しかし、範頼軍は兵糧や船の欠乏で大苦戦。1185年1月には、御家人たちにも厭戦気分が蔓延。義盛は、侍所長官という御家人を統率する立場にありながら、ひそかに鎌倉に帰ろうとしたといいます。立場上、無責任と言えば無責任ですが、感情の赴くままに行動しようとする義盛の姿が垣間見えます(もちろん、それは義盛1人というわけではなかったでしょうが)。
奥州藤原氏攻めでの和田義盛の活躍
義盛の勇姿が『吾妻鏡』のなかで活写されているのが、1189年8月の、頼朝による奥州藤原氏攻めのときです。阿津賀志山(福島県)の戦いで、藤原氏の軍勢を破った頼朝軍。義盛は敗走する藤原国衡を追撃するのです。

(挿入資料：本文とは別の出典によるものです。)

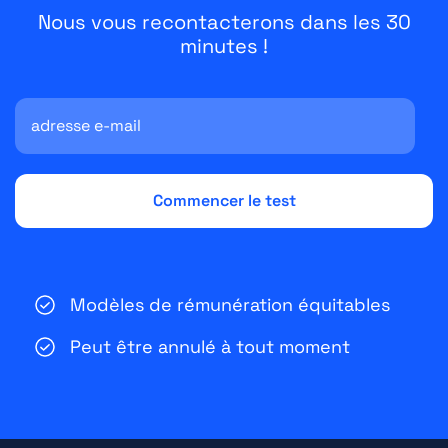
Nous vous recontacterons dans les 30
minutes !
Modèles de rémunération équitables
Peut être annulé à tout moment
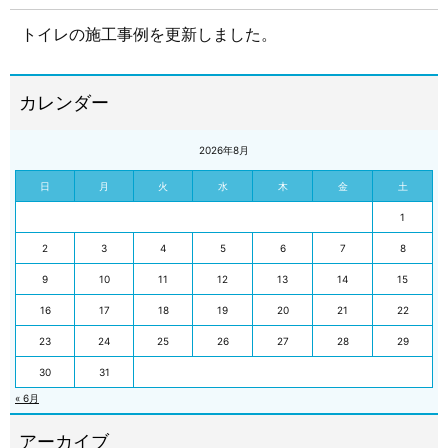
トイレの施工事例を更新しました。
2026年8月
日
月
火
水
木
金
土
1
2
3
4
5
6
7
8
9
10
11
12
13
14
15
16
17
18
19
20
21
22
23
24
25
26
27
28
29
30
31
« 6月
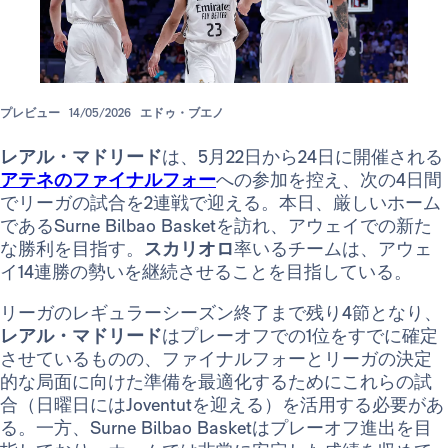
プレビュー
14/05/2026
エドゥ・ブエノ
レアル・マドリード
は、5月22日から24日に開催される
アテネのファイナルフォー
への参加を控え、次の4日間
でリーガの試合を2連戦で迎える。本日、厳しいホーム
であるSurne Bilbao Basketを訪れ、アウェイでの新た
な勝利を目指す。
スカリオロ
率いるチームは、アウェ
イ14連勝の勢いを継続させることを目指している。
リーガのレギュラーシーズン終了まで残り4節となり、
レアル・マドリード
はプレーオフでの1位をすでに確定
させているものの、ファイナルフォーとリーガの決定
的な局面に向けた準備を最適化するためにこれらの試
合（日曜日にはJoventutを迎える）を活用する必要があ
る。一方、Surne Bilbao Basketはプレーオフ進出を目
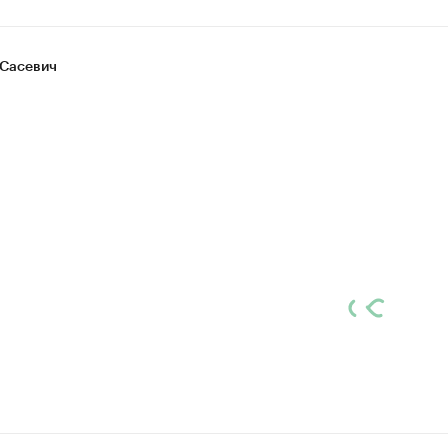
Сасевич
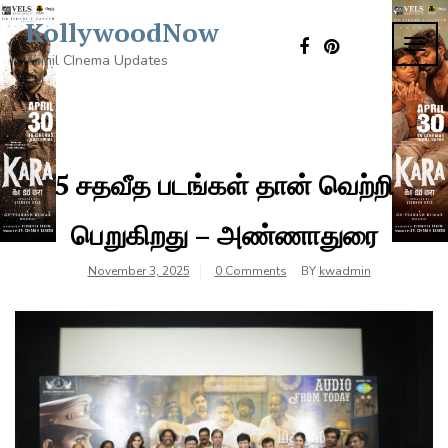
Skip
KollywoodNow
to
TOG
content
Tamil CInema Updates
NAVI
5 சதவீத படங்கள் தான் வெற்றி
பெறுகிறது – அண்ணாதுரை
November 3, 2025
0 Comments
BY
kwadmin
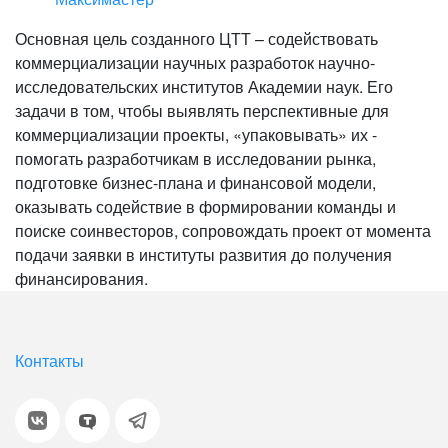
Основная цель созданного ЦТТ – содействовать
коммерциализации научных разработок научно-
исследовательских институтов Академии наук. Его
задачи в том, чтобы выявлять перспективные для
коммерциализации проекты, «упаковывать» их -
помогать разработчикам в исследовании рынка,
подготовке бизнес-плана и финансовой модели,
оказывать содействие в формировании команды и
поиске соинвесторов, сопровождать проект от момента
подачи заявки в институты развития до получения
финансирования.
Контакты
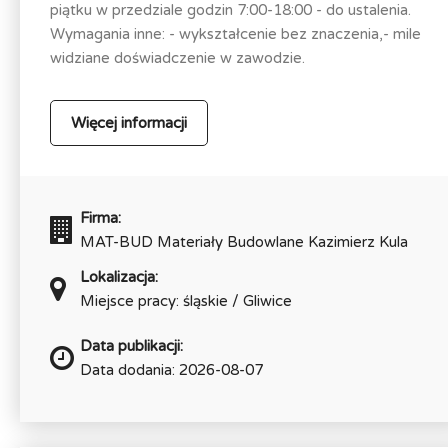
piątku w przedziale godzin 7:00-18:00 - do ustalenia.
Wymagania inne: - wykształcenie bez znaczenia,- mile
widziane doświadczenie w zawodzie.
Więcej informacji
Firma:
MAT-BUD Materiały Budowlane Kazimierz Kula
Lokalizacja:
Miejsce pracy: śląskie / Gliwice
Data publikacji:
Data dodania: 2026-08-07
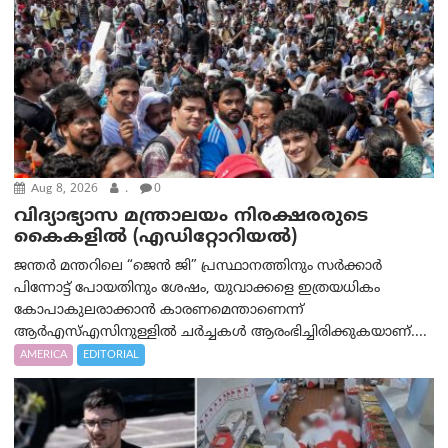
Aug 8, 2026
.
0
വിദ്യാഭ്യാസ മന്ത്രാലയം നിരക്ഷരരുടെ
കൈകളിൽ (എഡിറ്റോറിയല്‍)
ജന്തർ മന്തറിലെ “ജെൻ ജി” പ്രസ്ഥാനത്തിനും സർക്കാർ
പിന്നോട്ട് പോയതിനും ശേഷം, യുവാക്കളെ ഇത്രയധികം
കോപാകുലരാക്കാൻ കാരണമെന്താണെന്ന്
ആർ‌എസ്‌എസിനുള്ളിൽ ചർച്ചകൾ ആരംഭിച്ചിരിക്കുകയാണ്....
AMERICA
EDITORIAL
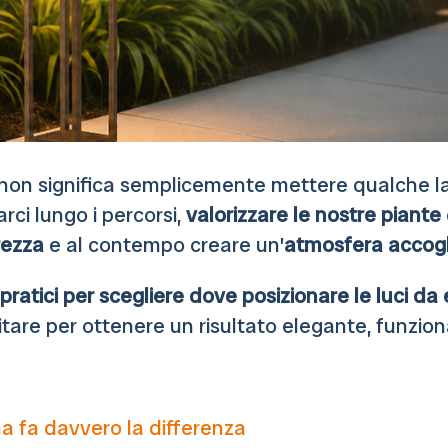
non significa semplicemente mettere qualche lam
i lungo i percorsi,
valorizzare le nostre piante
rezza
e al contempo creare un’
atmosfera accogl
 pratici per scegliere dove posizionare le luci da
vitare per ottenere un risultato elegante, funzio
na fa davvero la differenza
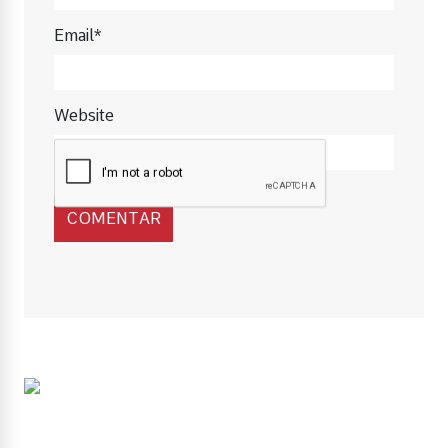
Email*
Website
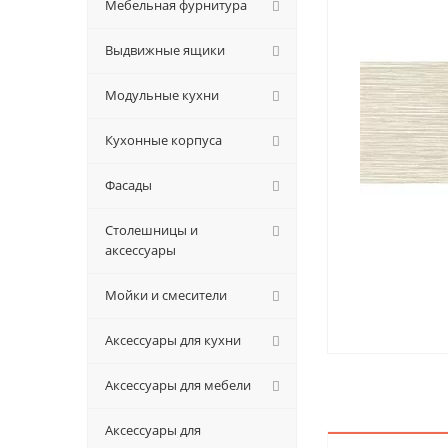
Мебельная фурнитура
Выдвижные ящики
Модульные кухни
Кухонные корпуса
Фасады
Столешницы и
аксессуары
Мойки и смесители
Аксессуары для кухни
Аксессуары для мебели
Аксессуары для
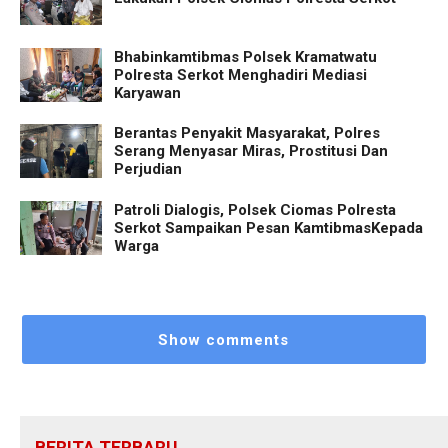
Bhabinkamtibmas Polsek Kramatwatu
Polresta Serkot Menghadiri Mediasi
Karyawan
Berantas Penyakit Masyarakat, Polres
Serang Menyasar Miras, Prostitusi Dan
Perjudian
Patroli Dialogis, Polsek Ciomas Polresta
Serkot Sampaikan Pesan KamtibmasKepada
Warga
Show comments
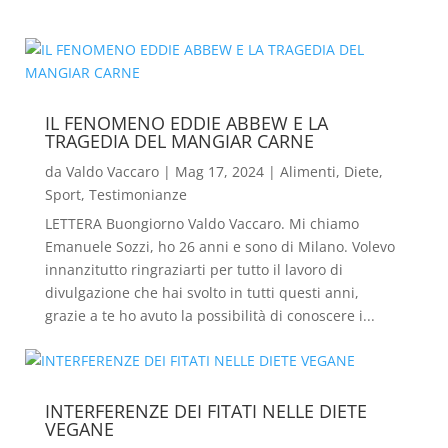
IL FENOMENO EDDIE ABBEW E LA
TRAGEDIA DEL MANGIAR CARNE
da
Valdo Vaccaro
|
Mag 17, 2024
|
Alimenti
,
Diete
,
Sport
,
Testimonianze
LETTERA Buongiorno Valdo Vaccaro. Mi chiamo
Emanuele Sozzi, ho 26 anni e sono di Milano. Volevo
innanzitutto ringraziarti per tutto il lavoro di
divulgazione che hai svolto in tutti questi anni,
grazie a te ho avuto la possibilità di conoscere i...
INTERFERENZE DEI FITATI NELLE DIETE
VEGANE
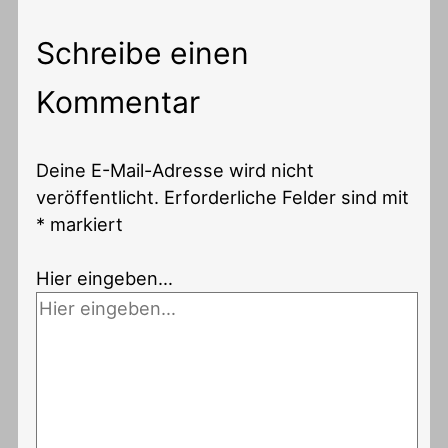
Schreibe einen
Kommentar
Deine E-Mail-Adresse wird nicht
veröffentlicht.
Erforderliche Felder sind mit
*
markiert
Hier eingeben…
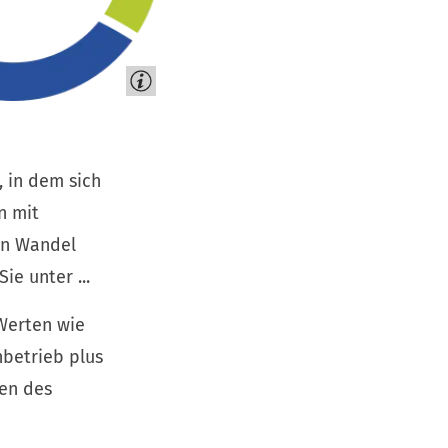
, in dem sich
n mit
en Wandel
ie unter ...
 Werten wie
nbetrieb plus
ken des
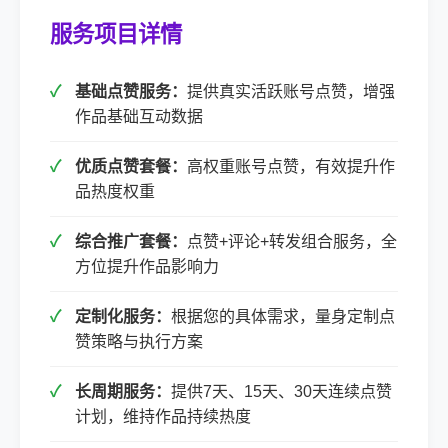
服务项目详情
基础点赞服务：
提供真实活跃账号点赞，增强
作品基础互动数据
优质点赞套餐：
高权重账号点赞，有效提升作
品热度权重
综合推广套餐：
点赞+评论+转发组合服务，全
方位提升作品影响力
定制化服务：
根据您的具体需求，量身定制点
赞策略与执行方案
长周期服务：
提供7天、15天、30天连续点赞
计划，维持作品持续热度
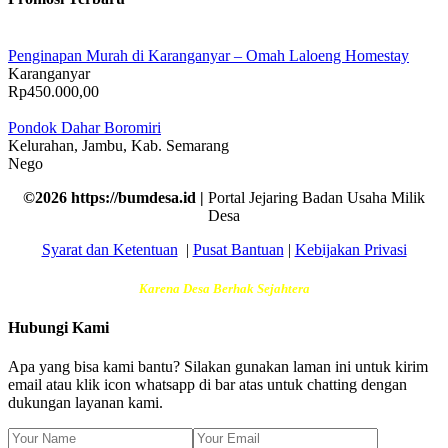
Penginapan Murah di Karanganyar – Omah Laloeng Homestay
Karanganyar
Rp450.000,00
Pondok Dahar Boromiri
Kelurahan, Jambu, Kab. Semarang
Nego
©2026 https://bumdesa.id |
Portal Jejaring Badan Usaha Milik
Desa
Syarat dan Ketentuan
|
Pusat Bantuan
|
Kebijakan Privasi
Karena Desa Berhak Sejahtera
Hubungi Kami
Apa yang bisa kami bantu? Silakan gunakan laman ini untuk kirim
email atau klik icon whatsapp di bar atas untuk chatting dengan
dukungan layanan kami.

「戻って手合わせをしろ」。義盛は国衡にそう呼びかけます。国衡はそれに応じ、互いに弓を撃ち合おうとします。国衡が弓矢を放つ前に、義盛が放った矢が国衡の腕に命中。国衡は逃亡していきます。そこに畠山重忠の軍勢が乱入し、国衡は畠山軍の者が討ち取ってしまうのでした。
重忠が国衡の首を頼朝の御前に持参します。頼朝が重忠を称賛しているとき、義盛が現れます。そして「国衡は、この義盛の矢に当たって命をとられることになったのです。畠山殿の手柄ではありません」と割り込んでくるのです。
重忠は大笑いしながら「和田殿が申していることは、和田殿の伸び放題の髭と同じように、ほら話というもの。和田殿が国衡を殺したという証拠は何か?私(重忠)が国衡の首を持っている以上、われらが国衡を倒したことに疑いようがないだろう」と反論します。